It all started with a kiss on a hot summer night at a garden party. I’d put “House of Fun” on the invitations but here I was, sitting in the corner like a wallflower with all the other lonely people. I’d tried dancing with myself but it wasn’t until my long-haired, country boy came dream walkin’up and said “Let’s dance,” that my sweet sixteen party got into the groove. It may have seemed, looking in from the outside, that I was just another brown-eyed girl and he was a rebel rouser but something clicked and in a flash we were keeping the beat and partying like it was 1999. He said I had a crazy smile and a bad attitude that separated me from all of the other fat-bottomed girls. Hallelujah! Rapture! I was feelin’ groovy!
“Come on Eileen,” shouted out Roxanne, the dancing queen of Crazy Town and soon the joint was jumping.
“Hell’s bells!” Cotton-eyed Joe said with a shout. “This esky’s running on empty.”
We sent out an SOS for more tequila and a bottle of wine.
Big, bad, Leroy Brown looked the oldest so he got the beer run gig. Unfortunately, as he jumped out of the big, yellow taxi in the Hotel California parking lot, he was nabbed for underage drinking. He resisted arrest and was in for a night of rubber bullets and jailhouse blues.

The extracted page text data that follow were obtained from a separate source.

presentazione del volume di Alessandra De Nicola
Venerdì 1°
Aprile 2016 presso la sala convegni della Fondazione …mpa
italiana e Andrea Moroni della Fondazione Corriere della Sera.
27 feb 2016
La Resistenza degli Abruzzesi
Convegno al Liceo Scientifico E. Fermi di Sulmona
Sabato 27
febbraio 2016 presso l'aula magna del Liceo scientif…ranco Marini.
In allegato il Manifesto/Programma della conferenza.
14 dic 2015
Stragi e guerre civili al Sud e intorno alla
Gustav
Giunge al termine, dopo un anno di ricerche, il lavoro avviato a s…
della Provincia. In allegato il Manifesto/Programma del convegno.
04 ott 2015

Meanwhile, home on the range, when it became apparent Leroy was a no-show, we thirsty desperados decided to raid the oldies’ drinks cabinet. Soon we were knocking back rum and Coca-Cola and red, red wine.
Angie was on a roll with cigarettes and chocolate milk and throwing up in the fake, plastic trees.

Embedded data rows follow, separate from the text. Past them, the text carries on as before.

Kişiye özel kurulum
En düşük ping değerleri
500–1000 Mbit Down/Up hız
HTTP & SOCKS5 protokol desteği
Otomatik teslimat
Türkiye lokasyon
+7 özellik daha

Imagine our state of shock when my Mother appeared out of nowhere and, with a twist and shout, unplugged the jukebox. Dazed and confused we stood in the sound of silence, knowing we were in a whole lot of trouble and this was possibly the end of the line.

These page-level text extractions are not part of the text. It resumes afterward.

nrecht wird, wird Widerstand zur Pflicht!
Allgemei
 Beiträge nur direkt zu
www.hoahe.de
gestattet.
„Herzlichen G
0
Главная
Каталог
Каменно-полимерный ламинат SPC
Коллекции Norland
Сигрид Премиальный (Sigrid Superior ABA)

She began to shout it out. “It looks like the eve of destruction in here! What’s that smell? It looks like someone let the dogs out in Candy’s room! What have you been drinking?”
The old lady was a girl gone wild.
“Just one bourbon, one whisky, one beer” I lied miserably.
“I’ll stand by you”, muttered my braveheart rebel soul, averting his lyin’ eyes.
“Stop acting like Madam Butterfly. Everything is torn and frayed and you are going to have to come up with the money, money, money honey and I don’t care if you have to go down on the corner to get it!”
Mum was singing that same old authority song I knew so well.
“Damned if I do”, I replied cheekily. “Well you can pack your bags and catch the last train to Clarksville. I’m serious.”
“It’s all over now baby blue,” whispered my new Lover Boy making his final exit.
“You got it.”
It was game over in a jumping jack flash and I was a victim of circumstance and the casualty of yet another teenage dirtbag, third-rate romance.
In the wee hours of the morning I had time to reflect.
I had taken a walk on the wild side and been left with the sound of failure and voices in my head.